Die Entdeckung der Arbeiterklasse
Kanzlerkandidat Martin Schulz will die SPD vom Agenda-2010-Image befreien – zumindest ein wenig
Martin Schulz hat bisher ein gutes Gespür dafür, dem Wähler seine SPD wieder schmackhaft zu machen. Konkret wird es dabei aber nicht.
Die Agenda 2010 – der Geruch des arbeits- und sozialpolitischen Kahlschlagprogramms aus Schröder-Zeiten – hängt den Sozialdemokraten bis heute an wie der Gestank eines Hundehaufens, in den man getreten ist.

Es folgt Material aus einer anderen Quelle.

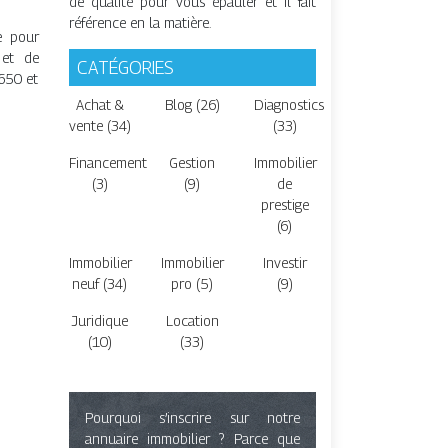
de qualité pour vous épauler et il fait
référence en la matière.
e pour
 et de
CATÉGORIES
1650 et
Achat &
Blog (26)
Diagnostics
vente (34)
(33)
Financement
Gestion
Immobilier
(3)
(9)
de
prestige
(6)
Immobilier
Immobilier
Investir
neuf (34)
pro (5)
(9)
Juridique
Location
(10)
(33)
Pourquoi s’inscrire sur notre
annuaire immobilier ? Parce que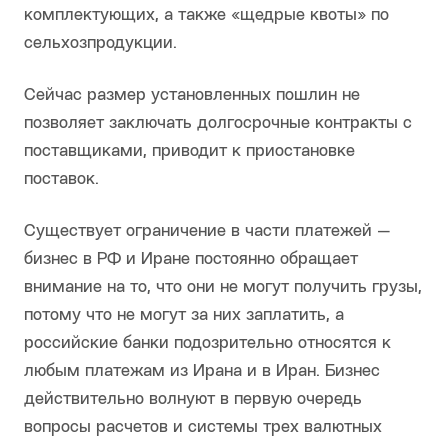
комплектующих, а также «щедрые квоты» по
сельхозпродукции.
Сейчас размер установленных пошлин не
позволяет заключать долгосрочные контракты с
поставщиками, приводит к приостановке
поставок.
Существует ограничение в части платежей —
бизнес в РФ и Иране постоянно обращает
внимание на то, что они не могут получить грузы,
потому что не могут за них заплатить, а
российские банки подозрительно относятся к
любым платежам из Ирана и в Иран. Бизнес
действительно волнуют в первую очередь
вопросы расчетов и системы трех валютных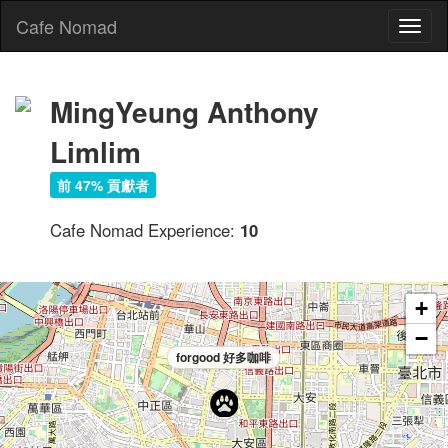
Cafe Nomad
Toggl
naviga
MingYeung Anthony
Limlim
前 47% 貢獻者
Cafe Nomad Experience:
10
+
−
forgood 好多咖啡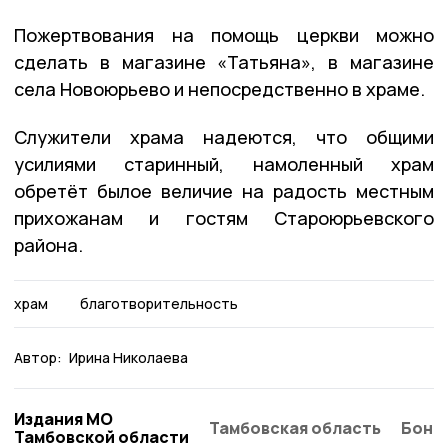
Пожертвования на помощь церкви можно
сделать в магазине «Татьяна», в магазине
села Новоюрьево и непосредственно в храме.
Служители храма надеются, что общими
усилиями старинный, намоленный храм
обретёт былое величие на радость местным
прихожанам и гостям Староюрьевского
района.
храм
благотворительность
Автор:
Ирина Николаева
Издания МО
Тамбовская область
Бонд
Тамбовской области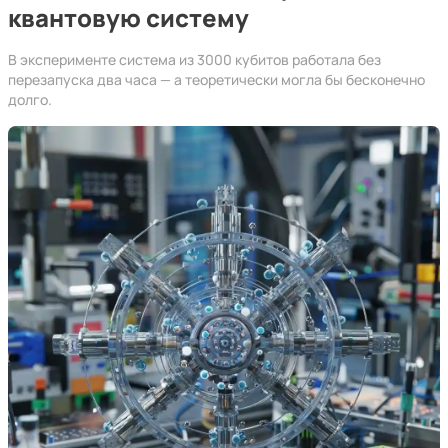
квантовую систему
В эксперименте система из 3000 кубитов работала без
перезапуска два часа — а теоретически могла бы бесконечно
долго.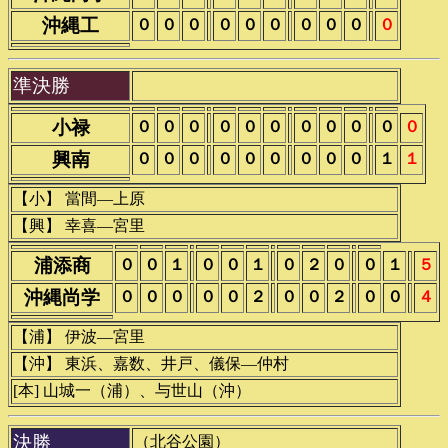
沖縄工
０
０
０
０
０
０
０
０
０
０
準決勝
小禄
０
０
０
０
０
０
０
０
０
０
０
興南
０
０
０
０
０
０
０
０
０
１
１
【小】 當間―上原
【興】 幸喜―宮里
浦添商
０
０
１
０
０
１
０
２
０
０
１
５
沖縄尚学
０
０
０
０
０
２
０
０
２
０
０
４
【浦】 伊波―宮里
【沖】 東浜、嘉数、井戸、儀保―仲村
[本] 山城一（浦）、与世山（沖）
決勝
（北谷公園）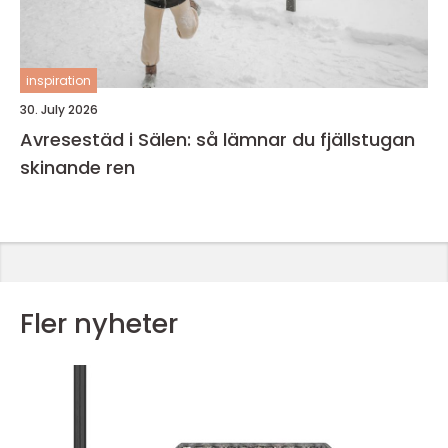
inspiration
30. July 2026
Avresestäd i Sälen: så lämnar du fjällstugan
skinande ren
Fler nyheter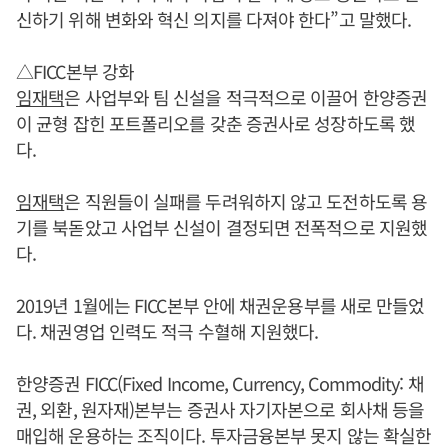
신하기 위해 변화와 혁신 의지를 다져야 한다”고 말했다.
△FICC본부 강화
임재택
은 사업부와 팀 신설을 적극적으로 이끌어 한양증권
이 균형 잡힌 포트폴리오를 갖춘 증권사로 성장하도록 했
다.
임재택
은 직원들이 실패를 두려워하지 않고 도전하도록 용
기를 북돋았고 사업부 신설이 결정되면 전폭적으로 지원했
다.
2019년 1월에는 FICC본부 안에 채권운용부를 새로 만들었
다. 채권영업 인력도 적극 수혈해 지원했다.
한양증권 FICC(Fixed Income, Currency, Commodity: 채
권, 외환, 원자재)본부는 증권사 자기자본으로 회사채 등을
매입해 운용하는 조직이다. 투자금융본부 못지 않는 확실한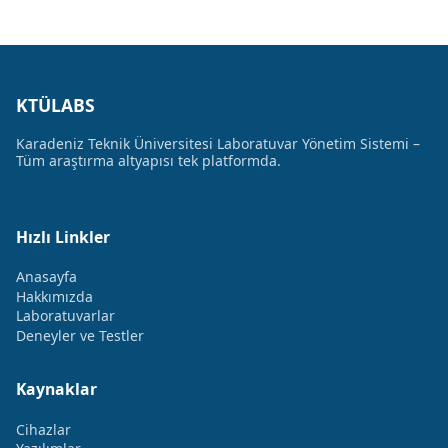
KTÜLABS
Karadeniz Teknik Üniversitesi Laboratuvar Yönetim Sistemi –
Tüm araştırma altyapısı tek platformda.
Hızlı Linkler
Anasayfa
Hakkımızda
Laboratuvarlar
Deneyler ve Testler
Kaynaklar
Cihazlar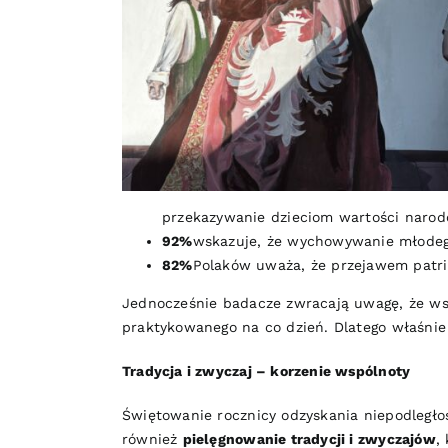
przekazywanie dzieciom wartości naro
92%
wskazuje, że wychowywanie młodego
82%
Polaków uważa, że przejawem patrio
Jednocześnie badacze zwracają uwagę, że wsp
praktykowanego na co dzień. Dlatego właśni
Tradycja i zwyczaj – korzenie wspólnoty
Świętowanie rocznicy odzyskania niepodległo
również
pielęgnowanie tradycji i zwyczajów
,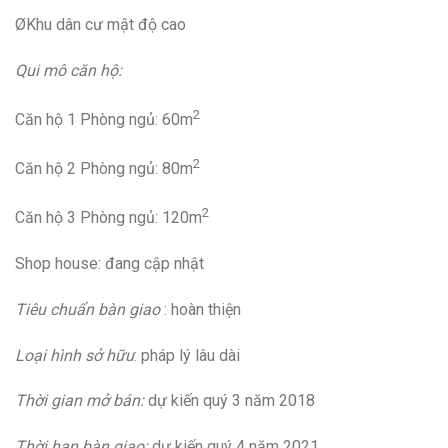
ØKhu dân cư mật độ cao
Qui mô căn hộ:
2
Căn hộ 1 Phòng ngủ: 60m
2
Căn hộ 2 Phòng ngủ: 80m
2
Căn hộ 3 Phòng ngủ: 120m
Shop house: đang cập nhật
Tiêu chuẩn bàn giao
: hoàn thiện
Loại hình sở hữu
: pháp lý lâu dài
Thời gian mở bán:
dự kiến quý 3 năm 2018
Thời hạn bàn giao:
dự kiến quý 4 năm 2021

Um den üblen Duft des Arbeiterverrats ein wenig loszuwerden, zumal soziale Gerechtigkeit in diesen Wahlkampfzeiten zumindest rhetorisch wieder en vogue ist, rückt der Umfragenkönig der SPD, Martin Schulz, etwas von der Agenda-Politik ab. »Auch wir haben Fehler gemacht«, erklärte Schulz am Montag auf einer SPD-Arbeitnehmerkonferenz in Bielefeld. Konkret geht es ihm um die Bezugsdauer des Arbeitslosengeldes I, die er verlängern möchte, wie er in Bielefeld und zuvor schon der »Bild«-Zeitung sagte. Wie das konkret aussehen soll, erklärte er nicht. Auch gegen »sachgrundlose Befristungen« von Arbeitsverhältnissen sprach sich Schulz aus.
Die Reaktionen auf Schulz’ Einlassungen fielen je nach Herkunftsrichtung erwartbar aus: Union, FDP und Unternehmerverbände setzen zum Sturmlauf an. »Diese SPD-Pläne sind grober Blödsinn, weil sie schädlich wären für die Beschäftigung in unserem Land«, sagte Unionsfraktionsvize Michael Fuchs der »Rheinischen Post«. »Das ist reiner Sozialpopulismus von Martin Schulz.« FDP-Chef Christian Lindner warf dem designierten SPDVorsitzenden vor, er marschiere »stramm nach links«. Mit der Agenda 2010 mache er »den größten Reformerfolg sozialdemokratischer Politik der letzten Jahrzehnte kaputt«. Die Bundesvereinigung der Arbeitgeberverbände warnte, Teile der Agenda 2010 wieder zurückzudrehen.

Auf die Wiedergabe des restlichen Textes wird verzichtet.